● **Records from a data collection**
BEGIN

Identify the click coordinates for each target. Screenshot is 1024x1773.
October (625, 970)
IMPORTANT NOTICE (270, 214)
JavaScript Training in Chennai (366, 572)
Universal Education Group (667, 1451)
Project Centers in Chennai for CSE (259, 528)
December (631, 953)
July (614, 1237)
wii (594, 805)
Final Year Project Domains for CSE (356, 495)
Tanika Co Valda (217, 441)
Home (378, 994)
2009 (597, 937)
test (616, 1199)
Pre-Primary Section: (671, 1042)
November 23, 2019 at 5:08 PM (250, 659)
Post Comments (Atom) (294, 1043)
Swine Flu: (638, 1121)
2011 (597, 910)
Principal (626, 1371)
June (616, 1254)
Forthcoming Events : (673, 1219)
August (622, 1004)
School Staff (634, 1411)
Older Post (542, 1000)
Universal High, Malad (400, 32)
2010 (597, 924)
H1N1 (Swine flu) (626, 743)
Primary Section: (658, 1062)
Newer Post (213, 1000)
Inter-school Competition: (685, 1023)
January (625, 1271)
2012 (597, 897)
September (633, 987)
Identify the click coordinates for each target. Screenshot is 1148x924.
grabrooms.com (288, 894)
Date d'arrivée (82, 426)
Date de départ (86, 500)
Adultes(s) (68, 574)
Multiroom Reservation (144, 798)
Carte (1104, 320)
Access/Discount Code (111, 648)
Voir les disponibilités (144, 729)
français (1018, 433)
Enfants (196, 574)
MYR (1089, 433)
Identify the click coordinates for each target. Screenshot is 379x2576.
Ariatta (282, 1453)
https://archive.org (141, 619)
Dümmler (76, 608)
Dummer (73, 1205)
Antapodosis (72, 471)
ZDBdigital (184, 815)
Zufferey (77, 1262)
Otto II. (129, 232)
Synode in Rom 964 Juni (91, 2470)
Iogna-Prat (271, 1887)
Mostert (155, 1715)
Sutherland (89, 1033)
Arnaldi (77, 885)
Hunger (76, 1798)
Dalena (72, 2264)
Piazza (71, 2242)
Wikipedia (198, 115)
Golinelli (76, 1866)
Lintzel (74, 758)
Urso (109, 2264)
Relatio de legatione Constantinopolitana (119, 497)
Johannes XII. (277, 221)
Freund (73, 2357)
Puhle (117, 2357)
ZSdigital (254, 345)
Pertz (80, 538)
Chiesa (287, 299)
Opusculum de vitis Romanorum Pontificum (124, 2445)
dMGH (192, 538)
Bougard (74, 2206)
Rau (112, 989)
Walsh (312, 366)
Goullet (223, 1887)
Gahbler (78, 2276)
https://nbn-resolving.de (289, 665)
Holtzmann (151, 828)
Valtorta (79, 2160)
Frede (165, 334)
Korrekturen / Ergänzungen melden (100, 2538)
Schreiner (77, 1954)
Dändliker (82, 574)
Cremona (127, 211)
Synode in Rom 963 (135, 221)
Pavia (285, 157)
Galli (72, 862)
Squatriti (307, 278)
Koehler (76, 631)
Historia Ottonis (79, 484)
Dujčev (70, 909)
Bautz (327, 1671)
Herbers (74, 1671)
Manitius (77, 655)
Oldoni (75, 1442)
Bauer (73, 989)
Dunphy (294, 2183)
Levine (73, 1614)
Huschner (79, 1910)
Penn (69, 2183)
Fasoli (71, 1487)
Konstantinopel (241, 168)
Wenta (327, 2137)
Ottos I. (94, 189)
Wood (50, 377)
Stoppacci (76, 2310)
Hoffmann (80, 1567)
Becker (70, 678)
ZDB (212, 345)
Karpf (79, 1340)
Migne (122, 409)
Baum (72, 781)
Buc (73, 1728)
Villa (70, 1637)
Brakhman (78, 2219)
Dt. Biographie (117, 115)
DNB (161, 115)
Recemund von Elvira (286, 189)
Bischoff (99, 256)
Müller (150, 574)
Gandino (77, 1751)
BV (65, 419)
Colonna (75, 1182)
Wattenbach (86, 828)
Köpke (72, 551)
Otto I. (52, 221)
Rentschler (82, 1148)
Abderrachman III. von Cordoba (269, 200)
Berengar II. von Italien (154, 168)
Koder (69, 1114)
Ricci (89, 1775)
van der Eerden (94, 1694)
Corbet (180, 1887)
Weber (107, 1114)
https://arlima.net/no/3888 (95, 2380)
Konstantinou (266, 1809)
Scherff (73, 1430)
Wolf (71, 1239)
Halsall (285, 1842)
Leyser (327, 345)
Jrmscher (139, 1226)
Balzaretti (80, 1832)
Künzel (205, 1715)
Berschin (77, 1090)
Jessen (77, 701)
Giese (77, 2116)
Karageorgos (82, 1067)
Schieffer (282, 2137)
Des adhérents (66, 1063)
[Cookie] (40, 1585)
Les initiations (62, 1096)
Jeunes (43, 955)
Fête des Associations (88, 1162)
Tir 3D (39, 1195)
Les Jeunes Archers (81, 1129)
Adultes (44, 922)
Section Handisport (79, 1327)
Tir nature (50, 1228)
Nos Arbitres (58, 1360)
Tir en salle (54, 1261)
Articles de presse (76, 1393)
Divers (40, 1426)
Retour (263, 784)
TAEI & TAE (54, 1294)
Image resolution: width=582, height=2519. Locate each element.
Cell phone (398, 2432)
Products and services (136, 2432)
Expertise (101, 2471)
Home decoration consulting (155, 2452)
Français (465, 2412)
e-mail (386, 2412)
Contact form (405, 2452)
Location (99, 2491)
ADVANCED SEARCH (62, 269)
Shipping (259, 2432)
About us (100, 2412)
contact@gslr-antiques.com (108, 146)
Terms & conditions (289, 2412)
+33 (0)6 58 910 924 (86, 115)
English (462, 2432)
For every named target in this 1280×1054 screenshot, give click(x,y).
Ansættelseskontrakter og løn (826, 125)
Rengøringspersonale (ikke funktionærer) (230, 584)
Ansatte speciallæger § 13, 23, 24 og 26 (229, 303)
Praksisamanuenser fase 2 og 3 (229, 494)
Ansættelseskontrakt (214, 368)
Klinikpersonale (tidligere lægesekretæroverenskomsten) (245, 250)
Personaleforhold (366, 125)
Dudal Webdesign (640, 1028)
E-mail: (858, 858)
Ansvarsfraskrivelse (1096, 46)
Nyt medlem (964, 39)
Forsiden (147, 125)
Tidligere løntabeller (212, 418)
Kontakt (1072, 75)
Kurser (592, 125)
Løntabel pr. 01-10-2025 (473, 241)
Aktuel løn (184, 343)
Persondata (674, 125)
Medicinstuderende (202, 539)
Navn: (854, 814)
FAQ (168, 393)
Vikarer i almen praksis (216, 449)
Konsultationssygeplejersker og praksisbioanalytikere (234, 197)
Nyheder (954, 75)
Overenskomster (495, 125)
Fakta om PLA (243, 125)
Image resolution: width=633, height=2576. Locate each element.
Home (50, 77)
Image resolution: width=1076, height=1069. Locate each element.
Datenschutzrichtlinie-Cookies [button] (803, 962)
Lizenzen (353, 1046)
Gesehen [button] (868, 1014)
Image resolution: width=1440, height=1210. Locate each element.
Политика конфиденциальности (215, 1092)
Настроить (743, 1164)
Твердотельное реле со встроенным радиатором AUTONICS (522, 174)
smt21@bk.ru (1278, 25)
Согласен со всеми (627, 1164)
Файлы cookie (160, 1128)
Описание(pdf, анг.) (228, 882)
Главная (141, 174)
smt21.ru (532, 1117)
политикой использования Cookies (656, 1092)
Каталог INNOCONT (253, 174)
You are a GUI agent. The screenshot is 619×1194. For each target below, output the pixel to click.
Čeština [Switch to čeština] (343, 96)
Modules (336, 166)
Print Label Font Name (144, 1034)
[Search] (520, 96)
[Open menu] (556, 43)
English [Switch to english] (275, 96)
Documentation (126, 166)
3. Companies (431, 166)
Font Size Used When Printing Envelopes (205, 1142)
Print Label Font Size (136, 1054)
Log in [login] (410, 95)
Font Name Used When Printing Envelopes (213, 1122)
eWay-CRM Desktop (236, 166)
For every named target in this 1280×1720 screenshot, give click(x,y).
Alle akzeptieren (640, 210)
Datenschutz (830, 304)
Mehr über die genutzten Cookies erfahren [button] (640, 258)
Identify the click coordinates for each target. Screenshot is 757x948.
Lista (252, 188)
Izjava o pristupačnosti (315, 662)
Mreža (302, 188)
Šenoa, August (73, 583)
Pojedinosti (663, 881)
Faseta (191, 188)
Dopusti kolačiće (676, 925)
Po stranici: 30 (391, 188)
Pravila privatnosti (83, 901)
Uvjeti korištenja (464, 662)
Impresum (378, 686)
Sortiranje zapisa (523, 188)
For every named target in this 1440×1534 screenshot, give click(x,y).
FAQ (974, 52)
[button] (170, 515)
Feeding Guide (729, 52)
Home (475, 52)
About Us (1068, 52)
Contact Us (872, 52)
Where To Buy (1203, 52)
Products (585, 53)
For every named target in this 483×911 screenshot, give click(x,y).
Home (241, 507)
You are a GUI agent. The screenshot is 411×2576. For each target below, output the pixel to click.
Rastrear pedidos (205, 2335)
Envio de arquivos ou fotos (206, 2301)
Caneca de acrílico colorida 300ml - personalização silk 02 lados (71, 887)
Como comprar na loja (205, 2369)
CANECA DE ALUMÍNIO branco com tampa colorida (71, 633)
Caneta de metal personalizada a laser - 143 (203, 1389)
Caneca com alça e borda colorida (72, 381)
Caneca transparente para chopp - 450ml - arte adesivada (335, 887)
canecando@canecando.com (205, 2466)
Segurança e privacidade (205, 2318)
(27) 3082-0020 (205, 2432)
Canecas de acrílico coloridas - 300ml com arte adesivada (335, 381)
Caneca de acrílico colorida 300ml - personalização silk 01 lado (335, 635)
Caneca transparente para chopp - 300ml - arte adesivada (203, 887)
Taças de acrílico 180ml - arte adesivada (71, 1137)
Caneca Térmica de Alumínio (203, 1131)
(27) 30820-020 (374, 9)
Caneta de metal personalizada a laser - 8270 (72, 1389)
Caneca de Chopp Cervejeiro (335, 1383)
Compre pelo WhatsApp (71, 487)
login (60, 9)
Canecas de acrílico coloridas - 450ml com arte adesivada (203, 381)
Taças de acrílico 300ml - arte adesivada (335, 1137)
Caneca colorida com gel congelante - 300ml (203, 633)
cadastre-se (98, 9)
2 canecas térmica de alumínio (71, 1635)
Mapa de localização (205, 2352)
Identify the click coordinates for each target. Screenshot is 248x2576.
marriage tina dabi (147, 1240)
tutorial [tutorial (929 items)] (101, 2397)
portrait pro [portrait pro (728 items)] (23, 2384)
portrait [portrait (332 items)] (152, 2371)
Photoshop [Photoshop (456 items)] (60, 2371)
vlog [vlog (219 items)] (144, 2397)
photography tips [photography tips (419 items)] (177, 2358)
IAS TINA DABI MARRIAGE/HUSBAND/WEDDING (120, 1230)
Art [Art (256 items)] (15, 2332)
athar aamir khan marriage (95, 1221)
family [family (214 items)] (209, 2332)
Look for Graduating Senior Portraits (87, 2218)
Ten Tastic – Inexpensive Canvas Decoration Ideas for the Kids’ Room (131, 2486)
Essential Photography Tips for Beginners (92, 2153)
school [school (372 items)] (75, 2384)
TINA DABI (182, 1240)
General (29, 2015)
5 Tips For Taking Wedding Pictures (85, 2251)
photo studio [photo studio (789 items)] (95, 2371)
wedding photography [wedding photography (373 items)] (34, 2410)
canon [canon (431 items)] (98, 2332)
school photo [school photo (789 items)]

END

● **ASSIGNMENT**
Using the entries above, return exactly the lines from the line with "Kurser (592, 125)" to the line with "Font Size Used", counting both of those lines.

● **OUTPUT OF THE EXERCISE**
Kurser (592, 125)
Løntabel pr. 01-10-2025 (473, 241)
Aktuel løn (184, 343)
Persondata (674, 125)
Medicinstuderende (202, 539)
Navn: (854, 814)
FAQ (168, 393)
Vikarer i almen praksis (216, 449)
Konsultationssygeplejersker og praksisbioanalytikere (234, 197)
Nyheder (954, 75)
Overenskomster (495, 125)
Fakta om PLA (243, 125)
Image resolution: width=633, height=2576. Locate each element.
Home (50, 77)
Image resolution: width=1076, height=1069. Locate each element.
Datenschutzrichtlinie-Cookies [button] (803, 962)
Lizenzen (353, 1046)
Gesehen [button] (868, 1014)
Image resolution: width=1440, height=1210. Locate each element.
Политика конфиденциальности (215, 1092)
Настроить (743, 1164)
Твердотельное реле со встроенным радиатором AUTONICS (522, 174)
smt21@bk.ru (1278, 25)
Согласен со всеми (627, 1164)
Файлы cookie (160, 1128)
Описание(pdf, анг.) (228, 882)
Главная (141, 174)
smt21.ru (532, 1117)
политикой использования Cookies (656, 1092)
Каталог INNOCONT (253, 174)
You are a GUI agent. The screenshot is 619×1194. For each target below, output the pixel to click.
Čeština [Switch to čeština] (343, 96)
Modules (336, 166)
Print Label Font Name (144, 1034)
[Search] (520, 96)
[Open menu] (556, 43)
English [Switch to english] (275, 96)
Documentation (126, 166)
3. Companies (431, 166)
Font Size Used When Printing Envelopes (205, 1142)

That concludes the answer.